Java spark and MongoDB: query only needed data

810 views Asked by At

I've been upgrading a JAVA spark project from using txt file input to reading from a MongoDB. My question is can we just query the data needed, for example, I have a millions of records. I want to get only the records from the beginning of this week and start processing on it.

Looking at MongoDB documentation, they all start like this:

  // Create a JavaSparkContext using the SparkSession's SparkContext object
    JavaSparkContext jsc = new JavaSparkContext(spark.sparkContext());

    // Load data and infer schema, disregard toDF() name as it returns Dataset
    Dataset<Row> implicitDS = MongoSpark.load(jsc).toDF();

Basically, the MongoSpark load the whole collection to the context and then transform it into a DF, which means even if I only need 1000 records of this week, the program still has to get the whole 1 million records before doing anything else. I wonder if there is something else which allow me to pass the query directly to MongoSpark instead of doing this?

Thank you.

1

There are 1 answers

0
Ross On

A DataFrame or even RDD's represent a lazy collection so doing:

Dataset<Row> implicitDS = MongoSpark.load(jsc).toDF();

Will not cause any compute to happen inside Spark and no data will be requested from MongoDB.

Only, when you do an action will Spark request data to be processed. At this stage the Mongo Spark Connector will partition the data you have requested and return the partition information to the Spark Driver. The Spark Driver will allocate tasks to the Spark Worker and each worker will ask for the relevant partition from the Mongo Spark Connector.

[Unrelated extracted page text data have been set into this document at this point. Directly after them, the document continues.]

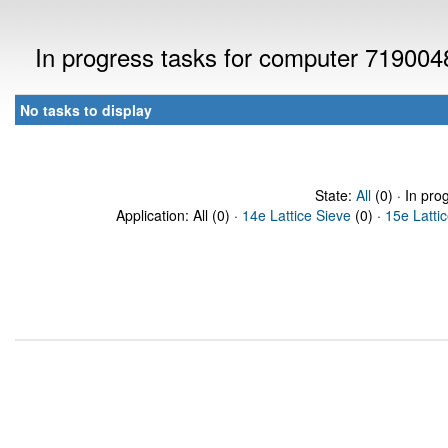
In progress tasks for computer 719004
No tasks to display
State:
All
(0) · In pro
Application: All (0) ·
14e Lattice Sieve
(0) ·
15e Latti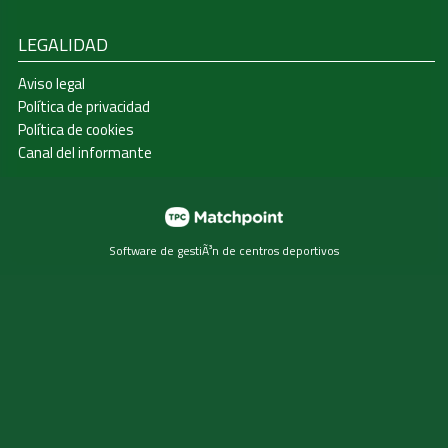
LEGALIDAD
Aviso legal
Política de privacidad
Política de cookies
Canal del informante
Software de gestiÃ³n de centros deportivos
Las cookies de este sitio web se usan para personalizar el
contenido y los anuncios, ofrecer funciones de redes
sociales y analizar el tráfico. Además, compartimos
información sobre el uso que haga del sitio web con
nuestros partners de redes sociales, publicidad y análisis
web, quienes pueden combinarla con otra información que
les haya proporcionado o que hayan recopilado a partir del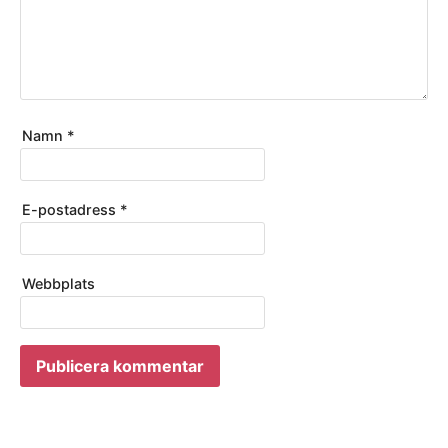
Namn
*
E-postadress
*
Webbplats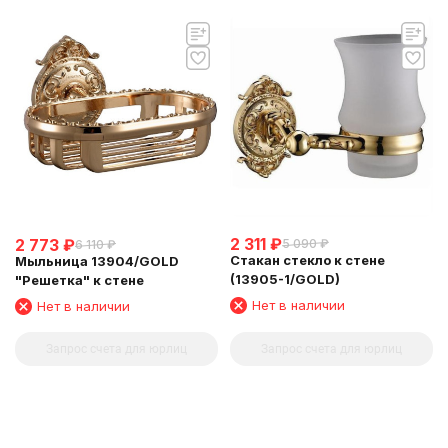
2 311
₽
2 773
₽
5 090
₽
6 110
₽
Стакан стекло к стене
Мыльница 13904/GOLD
(13905-1/GOLD)
"Решетка" к стене
Нет в наличии
Нет в наличии
Запрос счета для юрлиц
Запрос счета для юрлиц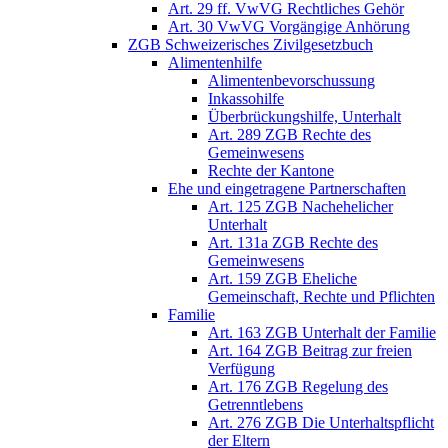
Art. 29 ff. VwVG Rechtliches Gehör
Art. 30 VwVG Vorgängige Anhörung
ZGB Schweizerisches Zivilgesetzbuch
Alimentenhilfe
Alimentenbevorschussung
Inkassohilfe
Überbrückungshilfe, Unterhalt
Art. 289 ZGB Rechte des
Gemeinwesens
Rechte der Kantone
Ehe und eingetragene Partnerschaften
Art. 125 ZGB Nachehelicher
Unterhalt
Art. 131a ZGB Rechte des
Gemeinwesens
Art. 159 ZGB Eheliche
Gemeinschaft, Rechte und Pflichten
Familie
Art. 163 ZGB Unterhalt der Familie
Art. 164 ZGB Beitrag zur freien
Verfügung
Art. 176 ZGB Regelung des
Getrenntlebens
Art. 276 ZGB Die Unterhaltspflicht
der Eltern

One of the nice features of DataFrames / Datasets is that when using filters the underlying Mongo Connector code constructs an aggregation pipeline to filter the data in MongoDB before sending it to Spark. This means that not all the data is sent across the wire! Just the data you need.

Things to be aware of make sure you are using the latest Mongo Spark Connector. Also there is a ticket to push the filters down into the partitioning logic as well. Potentially, reducing the number of empty partitions and providing further speed ups.